- _RECORDS FOR THIS EXERCISE_
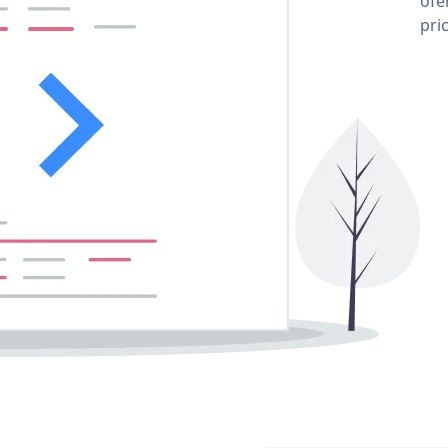
ofe
pri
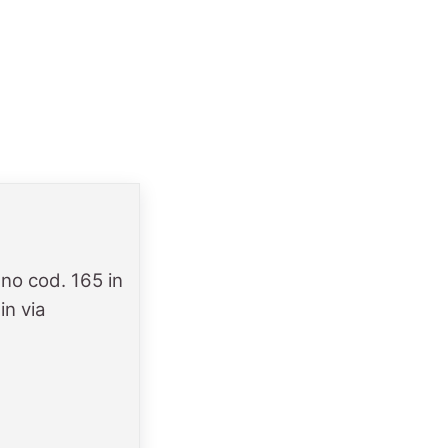
no cod. 165 in
in via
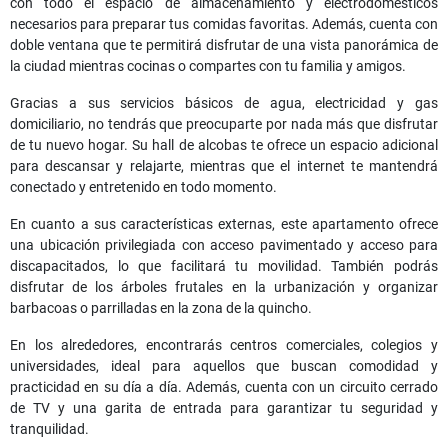
con todo el espacio de almacenamiento y electrodomésticos
necesarios para preparar tus comidas favoritas. Además, cuenta con
doble ventana que te permitirá disfrutar de una vista panorámica de
la ciudad mientras cocinas o compartes con tu familia y amigos.
Gracias a sus servicios básicos de agua, electricidad y gas
domiciliario, no tendrás que preocuparte por nada más que disfrutar
de tu nuevo hogar. Su hall de alcobas te ofrece un espacio adicional
para descansar y relajarte, mientras que el internet te mantendrá
conectado y entretenido en todo momento.
En cuanto a sus características externas, este apartamento ofrece
una ubicación privilegiada con acceso pavimentado y acceso para
discapacitados, lo que facilitará tu movilidad. También podrás
disfrutar de los árboles frutales en la urbanización y organizar
barbacoas o parrilladas en la zona de la quincho.
En los alrededores, encontrarás centros comerciales, colegios y
universidades, ideal para aquellos que buscan comodidad y
practicidad en su día a día. Además, cuenta con un circuito cerrado
de TV y una garita de entrada para garantizar tu seguridad y
tranquilidad.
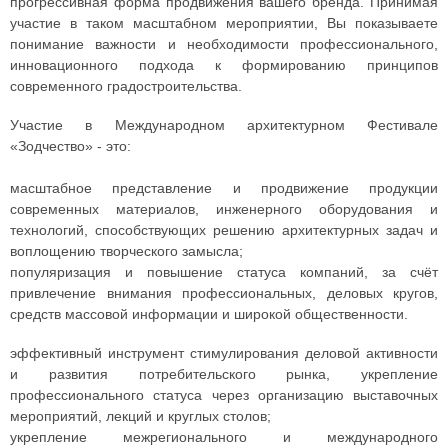
прогрессивная форма продвижения вашего бренда. Принимая
участие в таком масштабном мероприятии, Вы показываете
понимание важности и необходимости профессионального,
инновационного подхода к формированию принципов
современного градостроительства.
Участие в Международном архитектурном Фестивале
«Зодчество» - это:
масштабное представление и продвижение продукции
современных материалов, инженерного оборудования и
технологий, способствующих решению архитектурных задач и
воплощению творческого замысла;
популяризация и повышение статуса компаний, за счёт
привлечение внимания профессиональных, деловых кругов,
средств массовой информации и широкой общественности.
эффективный инструмент стимулирования деловой активности
и развития потребительского рынка, укрепление
профессионального статуса через организацию выставочных
мероприятий, лекций и круглых столов;
укрепление межрегионального и международного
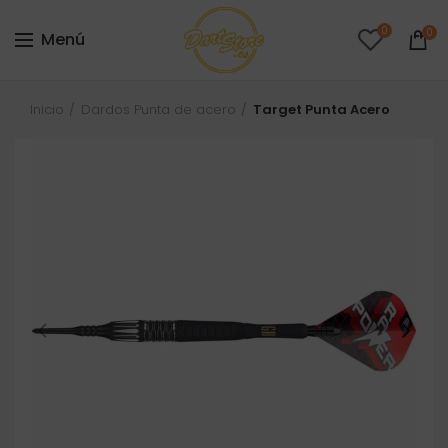
0
0
Menú
Inicio
Dardos Punta de acero
Target Punta Acero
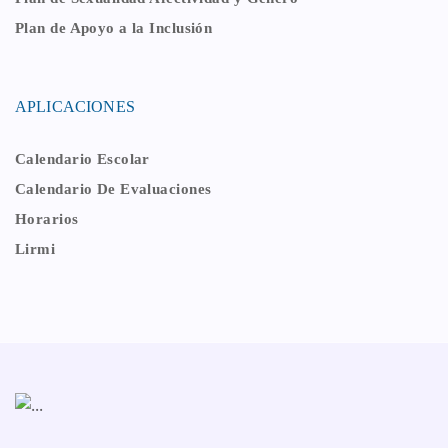
Plan de Apoyo a la Inclusión
APLICACIONES
Calendario Escolar
Calendario De Evaluaciones
Horarios
Lirmi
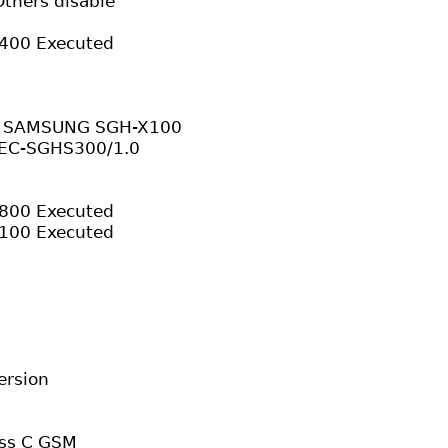
thers disable
400 Executed
] SAMSUNG SGH-X100
SEC-SGHS300/1.0
800 Executed
100 Executed
ersion
ass C GSM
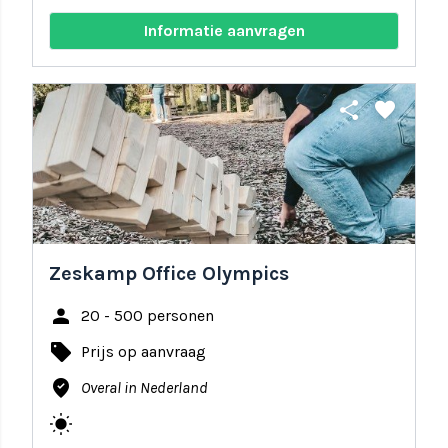
Informatie aanvragen
share
favorite
Zeskamp Office Olympics
person
20 - 500 personen
local_offer
Prijs op aanvraag
where_to_vote
Overal in Nederland
wb_sunny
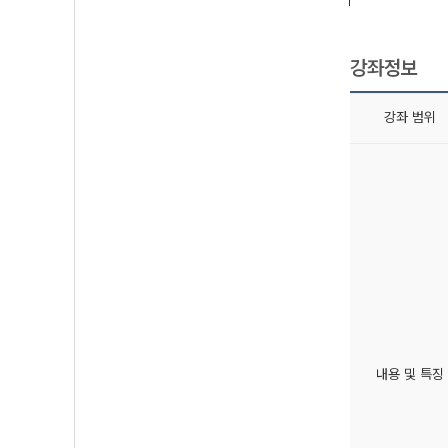
강좌정보
강좌 범위
내용 및 특징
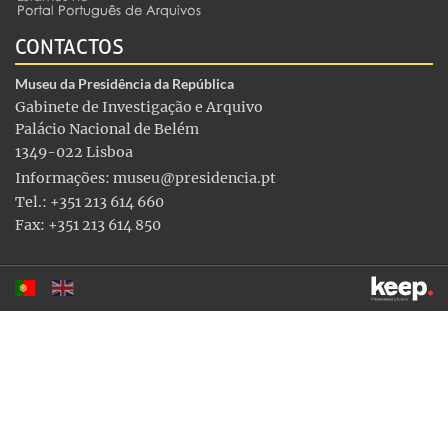
CONTACTOS
Museu da Presidência da República
Gabinete de Investigação e Arquivo
Palácio Nacional de Belém
1349-022 Lisboa
Informações:
museu@presidencia.pt
Tel.: +351 213 614 660
Fax: +351 213 614 850
Este sítio utiliza cookies para tornar a sua utilização mais
agradável. Ao continuar a utilizá-lo reconhece e aceita a nossa
política de cookies
Aceitar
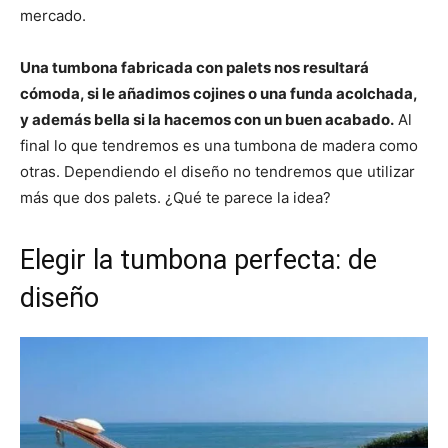
mercado.
Una tumbona fabricada con palets nos resultará
cómoda, si le añadimos cojines o una funda acolchada,
y además bella si la hacemos con un buen acabado.
Al
final lo que tendremos es una tumbona de madera como
otras. Dependiendo el diseño no tendremos que utilizar
más que dos palets. ¿Qué te parece la idea?
Elegir la tumbona perfecta: de
diseño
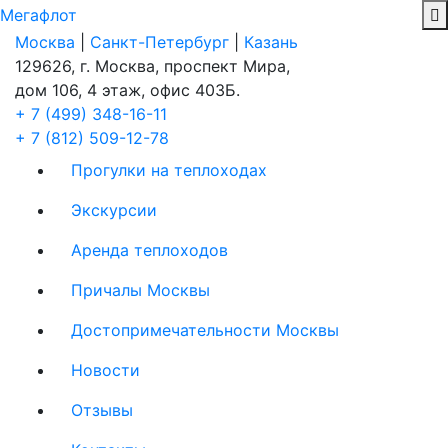
Мегафлот
Москва
|
Санкт-Петербург
|
Казань
129626, г. Москва, проспект Мира,
дом 106, 4 этаж, офис 403Б.
+ 7 (499) 348-16-11
+ 7 (812) 509-12-78
Прогулки на теплоходах
Экскурсии
Аренда теплоходов
Причалы Москвы
Достопримечательности Москвы
Новости
Отзывы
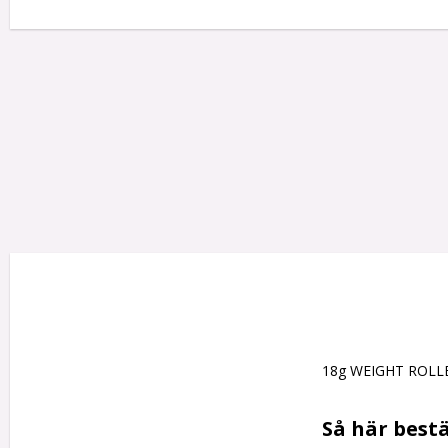
18g WEIGHT ROLLE
Så här bestä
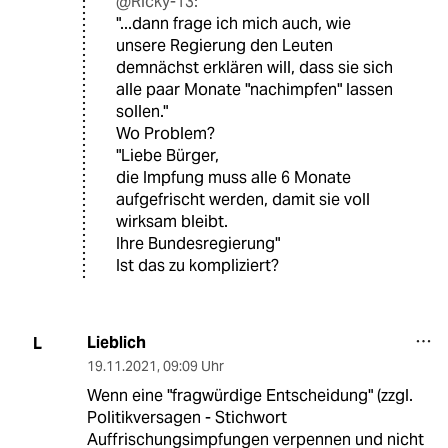
@Ricky-13:
"...dann frage ich mich auch, wie
unsere Regierung den Leuten
demnächst erklären will, dass sie sich
alle paar Monate "nachimpfen" lassen
sollen."
Wo Problem?
"Liebe Bürger,
die Impfung muss alle 6 Monate
aufgefrischt werden, damit sie voll
wirksam bleibt.
Ihre Bundesregierung"
Ist das zu kompliziert?
Lieblich
L
19.11.2021
,
09:09 Uhr
Wenn eine "fragwürdige Entscheidung" (zzgl.
Politikversagen - Stichwort
Auffrischungsimpfungen verpennen und nicht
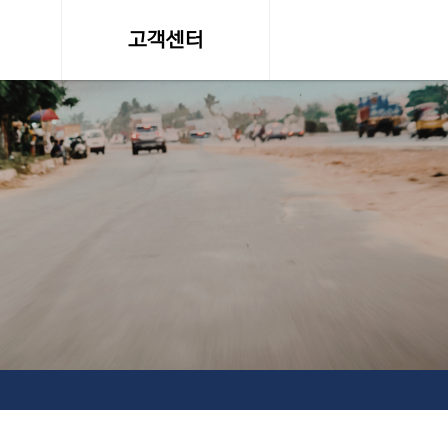
고객센터
온라인 견적문의
조회
공지사항, 자료실
약관
서비스이용약관
탁송료
개인정보 취급방침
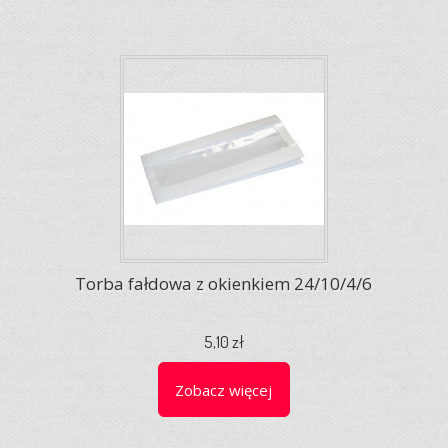
Torba fałdowa z okienkiem 24/10/4/6
5,10 zł
Zobacz więcej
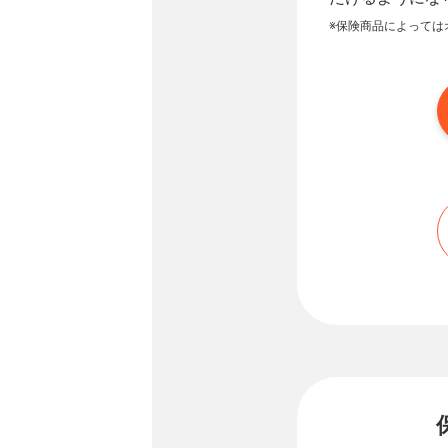
※保険商品によっては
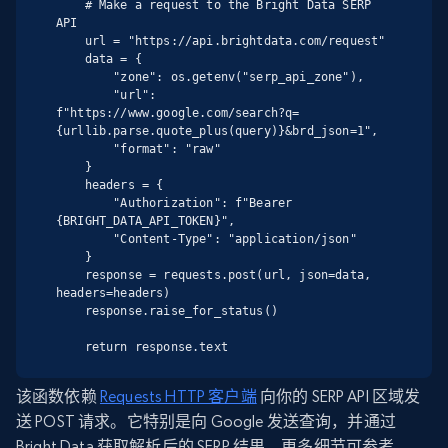
    # Make a request to the Bright Data SERP 
API

    url = "https://api.brightdata.com/request"

    data = {

        "zone": os.getenv("serp_api_zone"),

        "url": 
f"https://www.google.com/search?q=
{urllib.parse.quote_plus(query)}&brd_json=1",

        "format": "raw"

    }

    headers = {

        "Authorization": f"Bearer 
{BRIGHT_DATA_API_TOKEN}",

        "Content-Type": "application/json"

    }

    response = requests.post(url, json=data, 
headers=headers)

    response.raise_for_status()

    return response.text
该函数依赖
Requests HTTP 客户端
向你的 SERP API 区域发
送 POST 请求。它特别是向 Google 发送查询，并通过
Bright Data 获取解析后的 SERP 结果。更多细节可参考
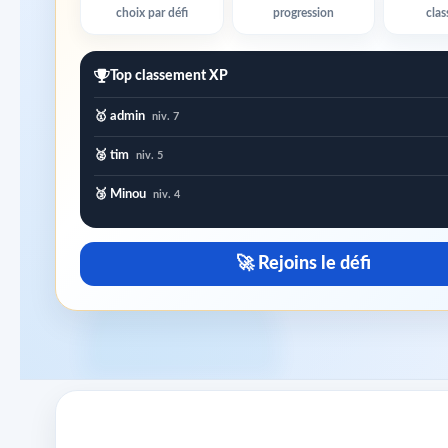
choix par défi
progression
cla
Top classement XP
🥇 admin
niv. 7
🥈 tim
niv. 5
🥉 Minou
niv. 4
🚀 Rejoins le défi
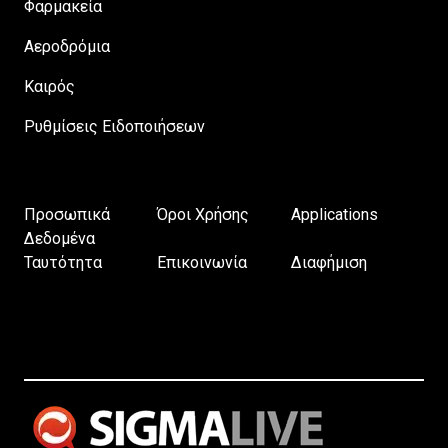
Φαρμακεία
Αεροδρόμια
Καιρός
Ρυθμίσεις Ειδοποιήσεων
Προσωπικά
Όροι Χρήσης
Applications
Δεδομένα
Ταυτότητα
Επικοινωνία
Διαφήμιση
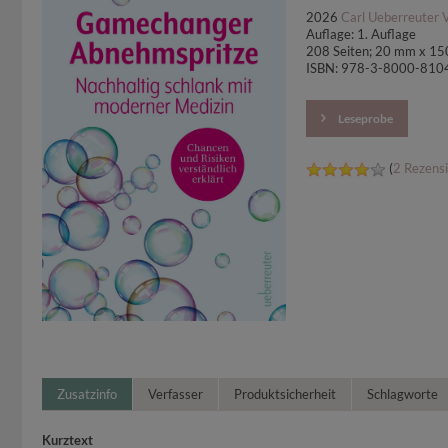
2026
Carl Ueberreuter 
Auflage: 1. Auflage
208 Seiten; 20 mm x 1
ISBN: 978-3-8000-810
Leseprobe
(
2 Rezens
Zusatzinfo
Verfasser
Produktsicherheit
Schlagworte
Kurztext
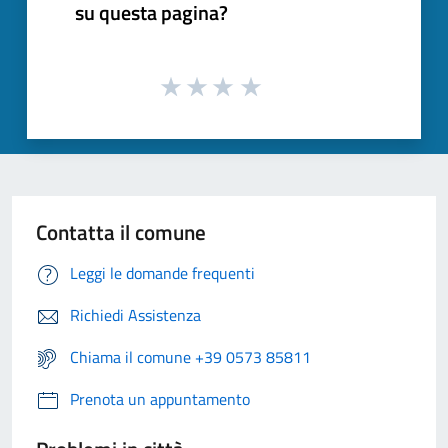
su questa pagina?
Contatta il comune
Leggi le domande frequenti
Richiedi Assistenza
Chiama il comune +39 0573 85811
Prenota un appuntamento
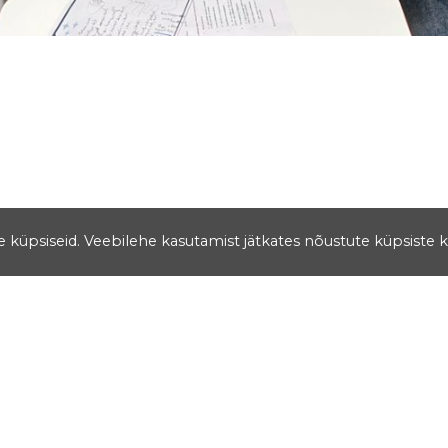
se küpsiseid. Veebilehe kasutamist jätkates nõustute küpsiste 
Aadress
Salme 1a Tartu
50103
Lina 2 Tartu
50103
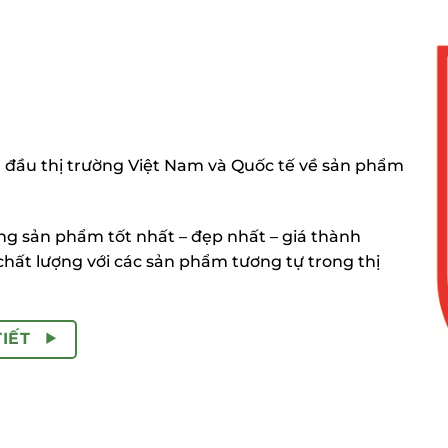
 đầu thị trường Việt Nam và Quốc tế về sản phẩm
 sản phẩm tốt nhất – đẹp nhất – giá thành
chất lượng với các sản phẩm tương tự trong thị
TIẾT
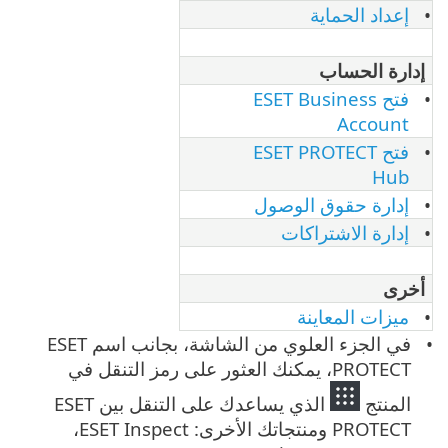
إعداد الحماية
إدارة الحساب
فتح ESET Business
Account
فتح ESET PROTECT
Hub
إدارة حقوق الوصول
إدارة الاشتراكات
أخرى
ميزات المعاينة
في الجزء العلوي من الشاشة، بجانب اسم ESET
PROTECT، يمكنك العثور على رمز التنقل في
المنتج
الذي يساعدك على التنقل بين ESET
PROTECT ومنتجاتك الأخرى: ESET Inspect،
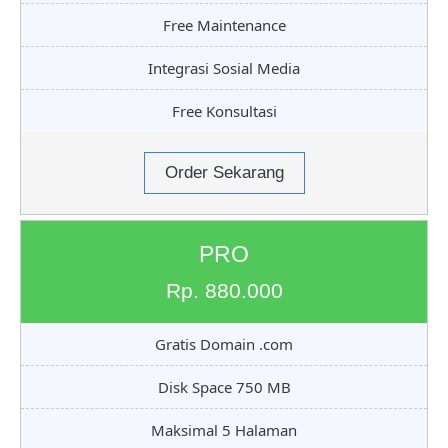
Free Maintenance
Integrasi Sosial Media
Free Konsultasi
Order Sekarang
PRO
Rp. 880.000
Gratis Domain .com
Disk Space 750 MB
Maksimal 5 Halaman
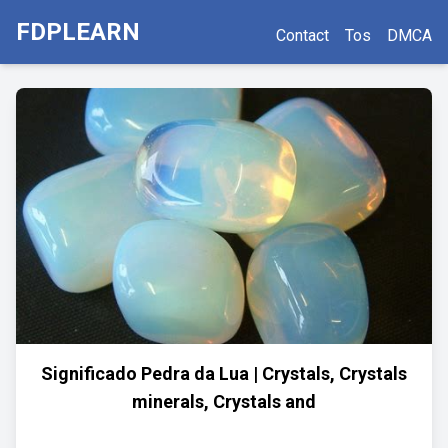
FDPLEARN
Contact
Tos
DMCA
Significado Pedra da Lua | Crystals, Crystals
minerals, Crystals and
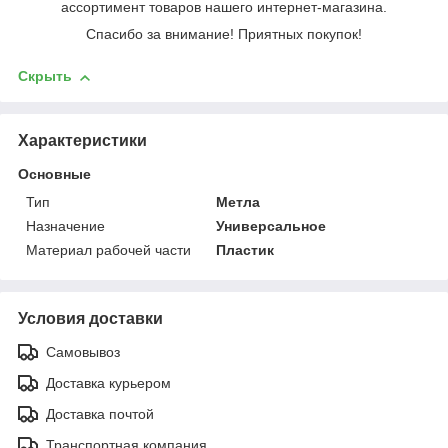
ассортимент товаров нашего интернет-магазина.
Спасибо за внимание! Приятных покупок!
Скрыть
Характеристики
Основные
Тип
Метла
Назначение
Универсальное
Материал рабочей части
Пластик
Условия доставки
Самовывоз
Доставка курьером
Доставка почтой
Транспортная компания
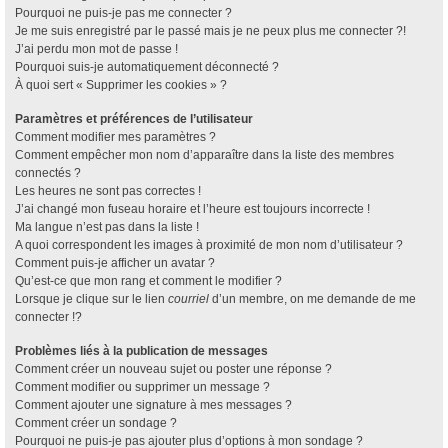
Pourquoi ne puis-je pas me connecter ?
Je me suis enregistré par le passé mais je ne peux plus me connecter ?!
J’ai perdu mon mot de passe !
Pourquoi suis-je automatiquement déconnecté ?
À quoi sert « Supprimer les cookies » ?
Paramètres et préférences de l’utilisateur
Comment modifier mes paramètres ?
Comment empêcher mon nom d’apparaître dans la liste des membres
connectés ?
Les heures ne sont pas correctes !
J’ai changé mon fuseau horaire et l’heure est toujours incorrecte !
Ma langue n’est pas dans la liste !
A quoi correspondent les images à proximité de mon nom d’utilisateur ?
Comment puis-je afficher un avatar ?
Qu’est-ce que mon rang et comment le modifier ?
Lorsque je clique sur le lien
courriel
d’un membre, on me demande de me
connecter !?
Problèmes liés à la publication de messages
Comment créer un nouveau sujet ou poster une réponse ?
Comment modifier ou supprimer un message ?
Comment ajouter une signature à mes messages ?
Comment créer un sondage ?
Pourquoi ne puis-je pas ajouter plus d’options à mon sondage ?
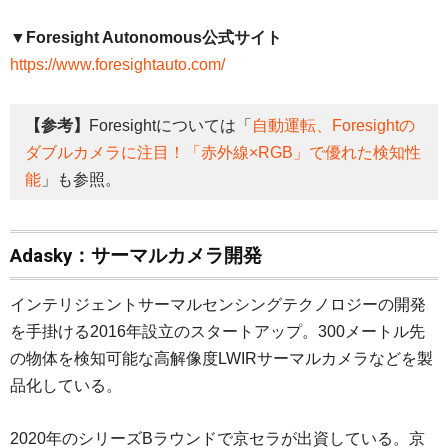
▼Foresight Autonomous公式サイト
https://www.foresightauto.com/
【参考】
Foresightについては「
自動運転、Foresightの
ダブルカメラに注目！「赤外線×RGB」で優れた検知性
能
」も参照。
Adasky：サーマルカメラ開発
インテリジェントサーマルセンシングテクノロジーの開発
を手掛ける2016年設立のスタートアップ。300メートル先
の物体を検知可能な高解像度LWIRサーマルカメラなどを製
品化している。
2020年のシリーズBラウンドで京セラが出資している。京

- _BRIEF_
From the data above, state how many lines hold the string "Monate", and give the number without other words.

- _RESULT BELOW_
2